LAHORE (November 13 2002) : Federal Commerce Minister Abdul Razak Dawood has asked the businessmen to prepare themselves to face the challenges of the post-WTO regime.

He stated this while addressing the members of the Lahore Chamber of Commerce and Industry (LCCI) here on Tuesday. Dawood termed this visit to the chamber, as his last one, before the new government takes charge.

He was of the view that future government should go for diversification of Pakistani exports so as to strengthen the country's economy.

Giving three years performance of present regime, he said, certain institutions were 'unbearable burden' on the country three years ago. Citing example of Steel Mills, he said, its accumulative loss was of Rs 19 billion and now this institution was earning profit, despite the fact that its production has decreased.

The goal was achieved through downsizing in the mills as well as reduction in non-core business activities, he added. Similarly, government closed down various entities including State Cement Corporation, Ghee Corporation and many others, swallowing huge amounts of revenue, he pointed out. Even the size of the Ministry of Industries (MoI) was reduced by 52 percent. As many as 250 employees of Iran-Pak Textile Mills, which was closed down 15 years ago, were still drawing their salary, and the issue was resolved by the present government, he said.

Coming to the point of diversification, he said that Engineering, Chemicals and Information Technology are the fields, which can be exploited further for boosting Pak exports in addition to textiles. He added that total volume of world textile business was around US 300 billion dollars.
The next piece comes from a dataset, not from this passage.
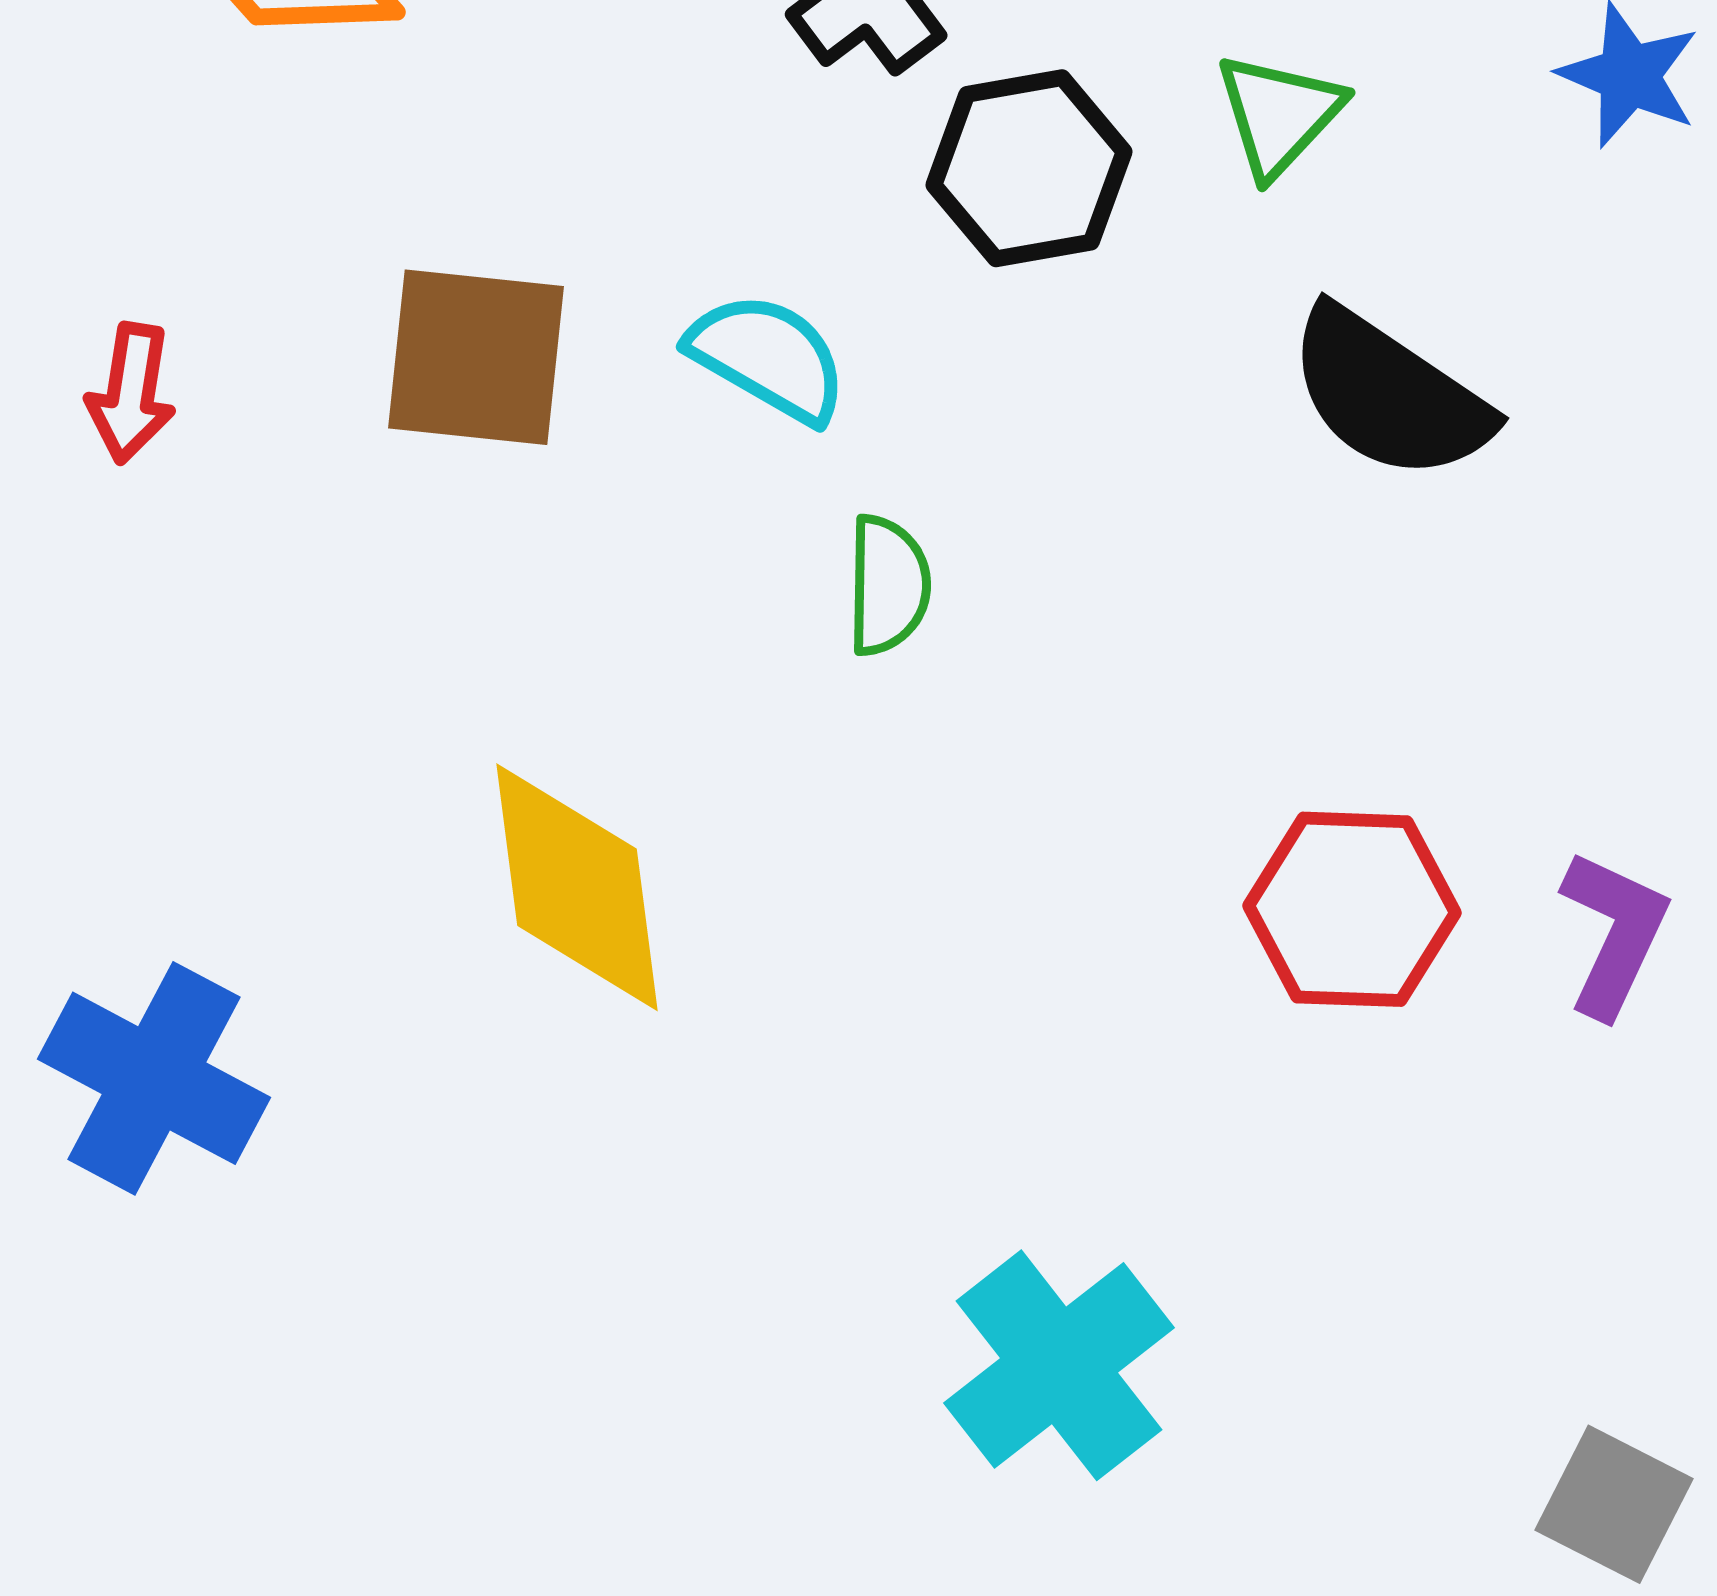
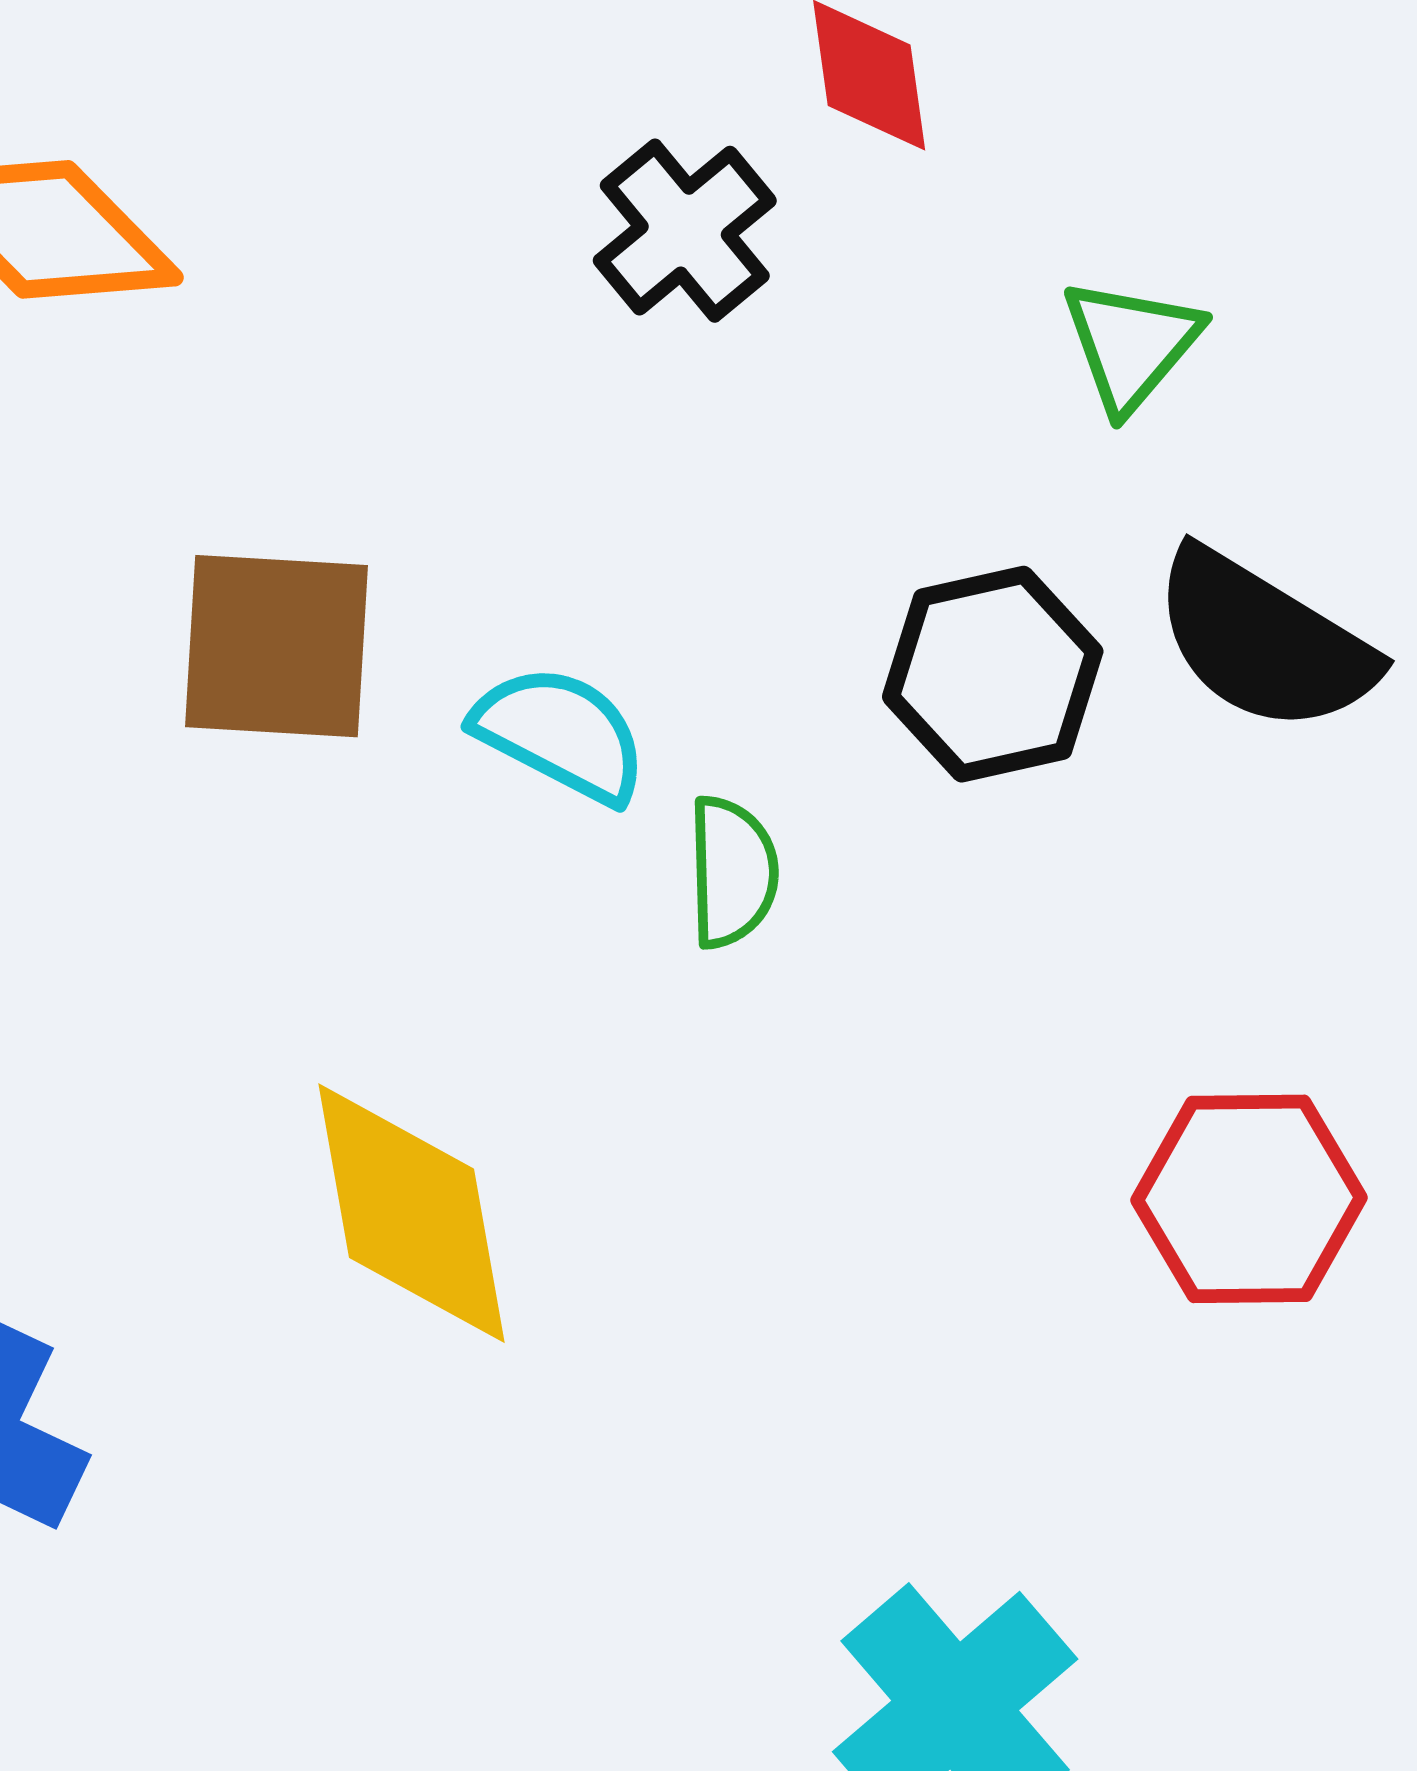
black hexagon: (1029, 168) -> (993, 674), moved
cyan semicircle: (768, 357) -> (561, 734), moved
Even if we manage to get 10 percent share from it, our share would not be more than US 30 billion dollars.

Whereas the business of engineering sector stood at US 6 trillion dollars, providing an opportunity to the Pakistani entrepreneurs. At present our total export of engineering goods is around US 274 million dollars, he added.

Praising the textile sector's performance, he said that textile exports had been around US 6 billion dollars during the year 2001-02 and hopefully these would touch the mark of US 10 billion dollars in coming years. He added that three years back, there were certain textile items, which were banned for import.

The present government has lifted the ban from these items with confidence in the business community that it would face the challenge. He said, the performance could be gauged from the fact that exports in textile sector had increased, which had seen one billion dollars investment and is competitive in the international market. It shows that our businessmen could face the challenges of the new era, he added.

Now our cotton policy is based on fixing prices of cotton on international parity basis. We are doing very good business in textile, as 57 percent of total textile export is now value added, while by June 30, 2003 it would reach 60 percent.

Nevertheless, this was a very good start. Although international situation was not good but we have increased textile exports in volume by 20 percent. The price increase was only 5 percent. In some sectors, our businessmen have reduced the prices of their products to keep themselves alive in the international market, he added. However, he said, we wanted further growth of our textile industry.

We should pay attention towards other sectors including engineering, chemical and IT, he said. We had got market access in European Union and got some success in the US, Kenya, Morocco and Turkey too, he added.

He said that Free Trade Agreements had been signed with Bangladesh and Sri Lanka but the way we wanted to have access to their markets, they also wanted similar access to our markets. He advised the businessmen to be ready for future, which would be of low tariff and more competition. He added that the SAARC countries had also a round of talks on lowering duty two weeks ago in Katmandu. He added that decision taken at this forum would also be applicable for India too.

Coming towards the ginning sector, he said, it was the weakest link in our textile products. He said that there were 1200 ginning factories in Pakistan for 11 million bales cotton per year whereas in Australia, which produces 3 million bales per year there are only 25 ginning factories. He said that now we wanted new breed of ginners, which could produce finest thread. However, he said that the campaign launched by the government for producing clean cotton is going well.

He said that the National College of Textile Engineering Faisalabad, which was taken over by Bhutto government, had been upgraded to University and given to the private sector. He also praised the rice sector and said that the government had adopted the policy of non-interference in agriculture sector. He said that when he went abroad to get orders for agriculture commodities the first question they asked was whether Pakistan could be a reliable supplier. He said that we had to shun the practice of imposing ban on export when we have shortage of any commodity, we should honour export orders and meet the shortage by import as was done by other countries, he suggested.

Razak Dawood stated that Pakistan started exporting wheat at 92 dollars per ton but the excellent quality had made it successful to get a price of 124 dollars per ton now.

Talking about his failures, he said that the WTO wing was still weak and he could not give it much time, likewise less work was done on Intellectual Property Rights (IPR) field and improvement of 29 training institutes being run by the Ministry of Commerce and Industry.

He said that the State Life Insurance Company has been restructured for getting rid of 80 percent bogus agents out of total strength of 27,000 insurance agents. He said that now government wanted to privatise it, but at the same time it did not want to give Rs 80 billion fund of the Corporation in few hands and is looking for ways and means for its privatisation.

Replying to various questions raised by the LCCI President, M. Yawar Irfan Khan, he said that the menace of smuggling could be tackled through rationalisation of tariff only. He regretted that plastic industry could not get due incentives especially in terms of tariff rationalisation. He said that the government had set up Pakistan Compliance Board to help our industrialists to meet the requirements of compliance of ILO conventions, labour laws etc for reaching international markets.